I think this model–the online/indie-lit model–values output over either production OR consumption (because really, who is going to read all this stuff?) and I think that this is a function of digital culture–accelerated by the natural tendencies of American culture–which tends to value the fact of presence over the particulars of what’s presented. As we remake the world from the bottom up (top down? inside out? outside in? nobody really knows where we all exist relative to the idea of a “center” that itself may be little more than a fiction) it’s up to us to identify the flaws in our behaviors and assumptions, and to figure out how to overcome them. As Marilynne Robinson pointed out in a Harper’s essay I don’t have in front of me right now to cite (but am pretty sure I’ve cited on this site before), when someone quotes Pound’s injunction to “make it new,” they tend to put all the emphasis on the “new,” or, if they are being contrarian, on the fact that emphasizing “new” comes at the expense of emphasizing “make.” But nobody, it seems, ever puts the emphasis on “it”–the object of creation, the thing itself.

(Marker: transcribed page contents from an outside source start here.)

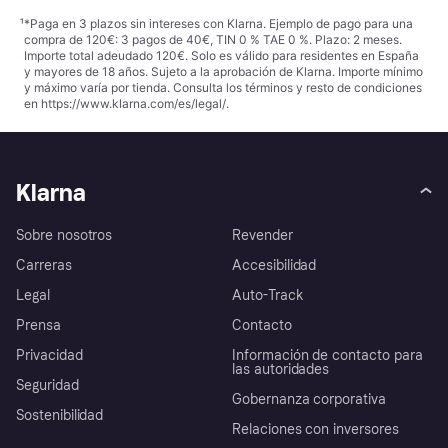
¹
*Paga en 3 plazos sin intereses con Klarna. Ejemplo de pago para una
compra de 120€: 3 pagos de 40€, TIN 0 % TAE 0 %. Plazo: 2 meses.
Importe total adeudado 120€. Solo es válido para residentes en España
y mayores de 18 años. Sujeto a la aprobación de Klarna. Importe mínimo
y máximo varía por tienda. Consulta los términos y resto de condiciones
en
https://www.klarna.com/es/legal/
.
Klarna
Sobre nosotros
Revender
Carreras
Accesibilidad
Legal
Auto-Track
Prensa
Contacto
Privacidad
Información de contacto para
las autoridades
Seguridad
Gobernanza corporativa
Sostenibilidad
Relaciones con inversores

Save for a handful of book reviews–and, obviously, this blog, which is no small part of my writing-life–I have spent the entire past year or so of my life putting all of my creative energy into a novel. I haven’t written more than a few poems (certainly nothing that would ever be “submitted”) and not a single short story. I haven’t sent any of the novel excerpts out (which isn’t to say I won’t–only that I haven’t). Having literally nothing to send out on submission has afforded me a lot of perspective on the way that whole process works–it has forced a slowing-down, not unlike how a cold forces you to take the bed rest your healthy self needed at least as badly, but which healthy-you would not make the time to take. I feel better moving slower, with more deliberation and intent, and what work I do send out now–reviews, blog posts, whatever–tends to be stronger, to my own eye at least. I also find that I have a more developed sense of my work as really being mine, not a means to the end of getting published, but the end in itself. The result of this is that even when I have something to send out, odds are decent that I’m still not going to. In a culture that demands constant participation and production, standing-apart, or even just slowing down, puts you against the common grain, which is usually the right place to be.
All hail Saint Bartleby!
The question to an editor–whether they’ve solicited you, you’re submitting through the slush pile, or anything in between–should not be “can I be in your magazine?” The proper question is “are you interested in my work?” If the answer is yes, then wonderful, if not, then so be it, but it’s the way in which you choose to ask the question–rather than the question’s answer–that is what’s truly telling. I think.